【背景】膵の上皮内新生物は,超音波内視鏡(EUS)にて慢性膵炎様変化としてとらえられることがある.本研究の目的は,BRCA2変異キャリアがどの程度非キャリアよりEUSにおける慢性膵炎様変化を示すかを調べることである.
【方法】内視鏡データベースからEUS目的に紹介されたBRCA2突然変異を有する患者を同定し,医療記録,EUSレポート,およびEUS画像について検討した.対照として,性別,EUS施行日,内視鏡専門医,および内視鏡機種を一致させた症例を1:2の割合で抽出した.慢性膵炎様変化の評価はRosemont分類を用いた.

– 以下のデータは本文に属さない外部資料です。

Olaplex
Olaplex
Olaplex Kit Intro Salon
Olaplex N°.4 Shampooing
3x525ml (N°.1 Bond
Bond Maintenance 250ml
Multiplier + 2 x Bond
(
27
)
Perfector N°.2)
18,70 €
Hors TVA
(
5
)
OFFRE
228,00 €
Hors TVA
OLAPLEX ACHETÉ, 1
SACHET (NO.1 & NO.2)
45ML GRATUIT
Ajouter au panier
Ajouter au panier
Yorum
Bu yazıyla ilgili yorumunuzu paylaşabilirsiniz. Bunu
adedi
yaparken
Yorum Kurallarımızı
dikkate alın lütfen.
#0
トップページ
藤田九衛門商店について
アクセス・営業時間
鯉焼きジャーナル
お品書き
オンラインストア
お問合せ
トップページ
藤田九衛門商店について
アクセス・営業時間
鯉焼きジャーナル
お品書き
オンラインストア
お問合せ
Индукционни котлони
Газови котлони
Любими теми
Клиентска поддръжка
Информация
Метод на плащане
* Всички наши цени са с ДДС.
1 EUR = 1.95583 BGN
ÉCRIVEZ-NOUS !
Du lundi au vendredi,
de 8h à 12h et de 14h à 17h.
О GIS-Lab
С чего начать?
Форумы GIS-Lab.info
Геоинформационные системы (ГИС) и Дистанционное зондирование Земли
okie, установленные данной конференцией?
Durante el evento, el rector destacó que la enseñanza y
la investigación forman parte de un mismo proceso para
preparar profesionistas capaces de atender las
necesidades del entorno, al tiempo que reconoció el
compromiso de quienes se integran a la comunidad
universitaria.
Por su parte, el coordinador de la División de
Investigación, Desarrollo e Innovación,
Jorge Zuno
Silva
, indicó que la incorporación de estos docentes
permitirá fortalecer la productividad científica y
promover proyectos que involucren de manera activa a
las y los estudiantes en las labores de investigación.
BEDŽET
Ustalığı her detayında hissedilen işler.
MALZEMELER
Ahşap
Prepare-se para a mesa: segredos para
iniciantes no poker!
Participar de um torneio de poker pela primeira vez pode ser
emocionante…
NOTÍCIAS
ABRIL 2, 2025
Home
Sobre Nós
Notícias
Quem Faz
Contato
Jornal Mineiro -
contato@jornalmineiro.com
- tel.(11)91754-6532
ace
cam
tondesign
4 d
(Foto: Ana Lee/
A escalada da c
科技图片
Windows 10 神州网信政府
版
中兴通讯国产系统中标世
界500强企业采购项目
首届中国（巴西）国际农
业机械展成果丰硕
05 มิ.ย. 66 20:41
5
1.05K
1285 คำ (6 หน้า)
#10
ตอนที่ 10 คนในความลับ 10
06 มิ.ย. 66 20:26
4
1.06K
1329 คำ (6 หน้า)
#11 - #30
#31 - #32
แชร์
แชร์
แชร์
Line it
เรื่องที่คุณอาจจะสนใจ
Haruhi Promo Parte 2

【結果】37人のBRCA2変異キャリアと92人の対照症例がEUSを受けた.対照群と比較して,BRCA2変異キャリア群は,膵臓の充実性病変(16.2%対1.08%;P=0.005),膵嚢胞(21.6%対6.1%;P=0.01),Rosemont分類における「慢性膵炎と一致する」所見(13.5%vs 1%;P=0.002),またはRosemont分類における「慢性膵炎を示唆する」所見(16.2%対2.1%;P=0.003)を有意に有していた.年齢,アルコール摂取,および喫煙歴を調整した後,BRCA2変異キャリアは,慢性膵炎様変化を示す可能性が約25倍高いことが判明した.
【結論】BRCA2変異キャリアにおいて,慢性膵炎様の変化は膵臓の充実性および嚢胞性病変とともに,非キャリアよりも有意に多くみられた.